Next, we compared the profiles of spleen and bone marrow lymphocytes of tumor-bearing humanized NOG-hIL-4-Tg mice. There was no correlation between the proportions of lymphocyte subsets in the spleen and bone marrow of the control (PBS) mice. Conversely, atezolizumab treatment induced a positive correlation between the proportion of lymphocyte subsets in the spleen and the bone marrow of conventional NOG-hIL-4-Tg mice. The effect of Lipo-anti-PD-L1-P4 was negatively correlated with CD45+, T, and B cell proportions in the spleen and bone marrow, whereas the CD4+/CD8+ ratio was highly correlated with the proportions of the two cell types (Figure 7). These results suggested that the inflammation caused in non-tumor tissues by Lipo-anti-PD-L1-P4 was moderate and not severe in our tumor-bearing humanized mouse model. Spleen and bone marrow cells are complementary and not related to engraftment, in contrast to that in conventional NOG-hIL-4-Tg mice administered with atezolizumab. Lipo-anti-PD-L1-P4 treatment increases the efficiency of human lymphocyte engraftment into peripheral lymphoid tissues. Meanwhile, severe inflammation in the peripheral non-tumor tissues was avoided.

FIGURE 7

Figure 7 Profiles of spleen and bone marrow lymphocytes of tumor-bearing humanized NOG-hIL-4-Tg mice. The proportions (%) of human CD45+ cells/lymphocyte gated-cells, CD19+/CD45+ cells, CD3+/CD45+ cells, CD4+/CD3+ cells, and CD8+/CD3+ cells in the spleen (horizontal lines) and bone marrow (vertical lines) of NOG-hIL-4-Tg mice are plotted. Approximate straight lines and correlation coefficients are shown (PBS [n = 8], ATZ [n = 6], Lipo-P4 [n = 6]). ATZ, atezolizumab; Lipo-P4, liposome-encapsulated anti-programmed death ligand 1 antibody-conjugated P4; PBS, phosphate-buffered saline. Lower two panels of Lipo-P4 present the same graphs shown in the upper panels, but the vertical axis was expanded. Correlation lines and correlation coefficients (R²) are shown in the panels.

4 Discussion

In this study, we showed that Lipo-anti-PD-L1-P4 suppressed tumor growth without causing severe inflammation in the peripheral tissues of tumor-bearing humanized NOG-hIL-4-Tg mice. The effect was 10 times higher than that of free P4 in terms of tumor cell growth, and CD8+ T cell proliferation was considered.
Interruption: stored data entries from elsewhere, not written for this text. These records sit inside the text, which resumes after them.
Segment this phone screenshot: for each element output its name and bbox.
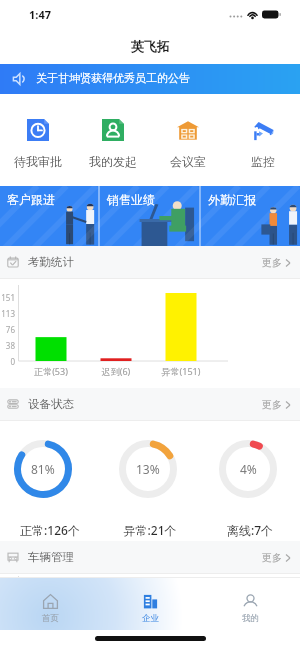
staticText: 更多: [262, 256, 282, 269]
button[interactable]: 首页: [0, 578, 100, 630]
staticText: 76: [0, 324, 15, 335]
staticText: 销售业绩: [107, 192, 155, 207]
button[interactable]: 待我审批: [0, 94, 75, 174]
staticText: 首页: [42, 613, 59, 624]
staticText: 考勤统计: [28, 255, 74, 269]
staticText: 英飞拓: [131, 38, 170, 54]
staticText: 关于甘坤贤获得优秀员工的公告: [36, 71, 190, 85]
staticText: 38: [0, 340, 15, 351]
button[interactable]: 4%: [219, 440, 277, 498]
button[interactable]: 会议室: [150, 94, 225, 174]
button[interactable]: 企业: [100, 578, 200, 630]
staticText: 我的: [242, 613, 259, 624]
staticText: 13%: [136, 461, 160, 477]
staticText: 客户跟进: [7, 192, 55, 207]
staticText: 待我审批: [14, 154, 62, 169]
staticText: 车辆管理: [28, 550, 74, 564]
staticText: 4%: [240, 461, 257, 477]
staticText: 外勤汇报: [208, 192, 256, 207]
staticText: 我的发起: [89, 154, 137, 169]
staticText: 81%: [31, 461, 55, 477]
staticText: 异常(151): [151, 365, 211, 377]
button[interactable]: 我的: [200, 578, 300, 630]
staticText: 更多: [262, 398, 282, 411]
button[interactable]: 客户跟进: [0, 186, 98, 246]
staticText: 正常(53): [21, 365, 81, 377]
button[interactable]: 车辆管理: [0, 541, 300, 573]
staticText: 监控: [251, 154, 275, 169]
staticText: 企业: [142, 613, 159, 624]
button[interactable]: 关于甘坤贤获得优秀员工的公告: [0, 64, 300, 94]
button[interactable]: 外勤汇报: [201, 186, 300, 246]
button[interactable]: 13%: [119, 440, 177, 498]
button[interactable]: 销售业绩: [100, 186, 199, 246]
staticText: 1:47: [29, 7, 51, 22]
button[interactable]: 设备状态: [0, 388, 300, 420]
staticText: 离线:7个: [200, 522, 300, 538]
button[interactable]: 考勤统计: [0, 246, 300, 278]
staticText: 迟到(6): [86, 365, 146, 377]
staticText: 更多: [262, 551, 282, 564]
staticText: 正常:126个: [0, 522, 100, 538]
button[interactable]: 81%: [14, 440, 72, 498]
staticText: 113: [0, 308, 15, 319]
button[interactable]: 我的发起: [75, 94, 150, 174]
staticText: 异常:21个: [100, 522, 200, 538]
staticText: 设备状态: [28, 397, 74, 411]
staticText: 0: [0, 356, 15, 367]
button[interactable]: 监控: [225, 94, 300, 174]
staticText: 151: [0, 292, 15, 303]
staticText: 会议室: [170, 154, 206, 169]
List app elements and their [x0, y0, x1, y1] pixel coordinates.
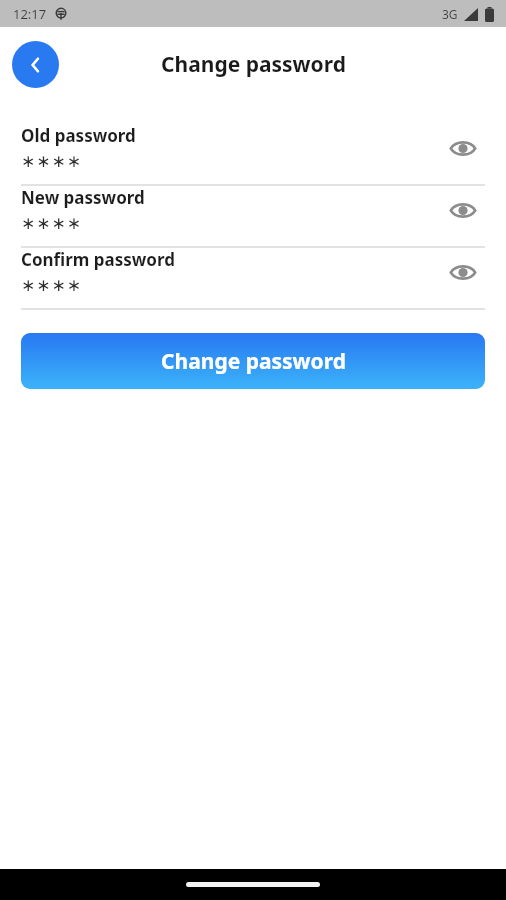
button[interactable]: Home [186, 882, 320, 887]
staticText: ∗∗∗∗ [21, 151, 82, 171]
staticText: 12:17 [13, 5, 47, 23]
staticText: Confirm password [21, 248, 176, 271]
staticText: 3G [442, 6, 458, 22]
button[interactable]: Back [12, 41, 59, 88]
staticText: ∗∗∗∗ [21, 213, 82, 233]
button[interactable]: Show password [441, 188, 485, 232]
button[interactable]: New password [0, 186, 506, 233]
button[interactable]: Show password [441, 250, 485, 294]
button[interactable]: Old password [0, 124, 506, 171]
staticText: Old password [21, 124, 136, 147]
button[interactable]: Confirm password [0, 248, 506, 295]
staticText: Change password [161, 50, 346, 79]
staticText: ∗∗∗∗ [21, 275, 82, 295]
staticText: New password [21, 186, 145, 209]
staticText: Change password [161, 347, 346, 376]
button[interactable]: Show password [441, 126, 485, 170]
button[interactable]: Change password [21, 333, 485, 389]
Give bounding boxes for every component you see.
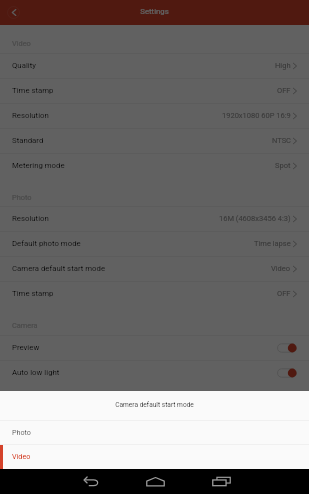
button[interactable]: Back <box>5 4 22 21</box>
staticText: Resolution <box>12 214 49 223</box>
button[interactable]: Default photo mode <box>0 231 309 256</box>
staticText: Quality <box>12 61 36 70</box>
button[interactable]: Metering mode <box>0 153 309 178</box>
staticText: Camera <box>12 321 38 330</box>
staticText: Spot <box>275 161 291 170</box>
staticText: 16M (4608x3456 4:3) <box>219 214 291 223</box>
button[interactable]: Back <box>67 469 112 494</box>
button[interactable]: Standard <box>0 128 309 153</box>
staticText: Time lapse <box>254 239 291 248</box>
staticText: Standard <box>12 136 44 145</box>
staticText: Camera default start mode <box>12 264 106 273</box>
button[interactable]: Preview <box>0 335 309 360</box>
button[interactable]: Resolution <box>0 206 309 231</box>
staticText: Photo <box>12 428 31 436</box>
button[interactable]: Time stamp <box>0 281 309 306</box>
staticText: OFF <box>277 86 291 95</box>
staticText: Photo <box>12 193 32 202</box>
staticText: Camera default start mode <box>0 401 309 409</box>
staticText: NTSC <box>272 136 291 145</box>
staticText: Video <box>12 39 31 48</box>
staticText: Resolution <box>12 111 49 120</box>
button[interactable]: Camera default start mode <box>0 256 309 281</box>
button[interactable]: Quality <box>0 53 309 78</box>
staticText: Auto low light <box>12 368 60 377</box>
button[interactable]: Resolution <box>0 103 309 128</box>
button[interactable]: Video <box>0 445 309 469</box>
staticText: Settings <box>0 7 309 16</box>
button[interactable]: Photo <box>0 421 309 445</box>
button[interactable]: Time stamp <box>0 78 309 103</box>
staticText: Video <box>271 264 291 273</box>
staticText: 1920x1080 60P 16:9 <box>222 111 291 120</box>
staticText: High <box>275 61 291 70</box>
staticText: Metering mode <box>12 161 65 170</box>
button[interactable]: Auto low light <box>0 360 309 385</box>
staticText: Video <box>12 452 31 460</box>
button[interactable]: Recent apps <box>199 469 244 494</box>
staticText: Time stamp <box>12 86 54 95</box>
staticText: Preview <box>12 343 40 352</box>
button[interactable]: Home <box>133 469 178 494</box>
staticText: Time stamp <box>12 289 54 298</box>
staticText: Default photo mode <box>12 239 81 248</box>
staticText: OFF <box>277 289 291 298</box>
We recently reported that the high-dose of P4 treatment induced transient suppression of T cell activation and enhancement of T cell localization in the spleen (18), whereas previous studies demonstrated the anticancer effects of P4 (13, 14). As MDA-MB-231 cells express the membrane P4 receptor PGRMC1 (31), and P4 suppresses cell proliferation by inhibiting PGRMC1, the anticancer effect was predicted. However, to the best of our knowledge no in vivo studies have reported tumor growth suppression or non-tumor tissue protection by P4.

Our results suggest that P4-based immunoregulatory agents are immuno-protective and possess antitumor effects, demonstrating the potential of immunoregulatory drugs for cancer treatment. Therefore, these agents may be safer than cortisol, which diminishes the immune response. However, the concentration required to effectively suppress the immune system and tumor growth was approximately 200 μM, which is 10-fold higher than its physiological concentration. This observation highlights the difficulty in using P4 as an alternative immune regulator to cortisol. Therefore, we aimed to deliver P4 to cells more efficiently.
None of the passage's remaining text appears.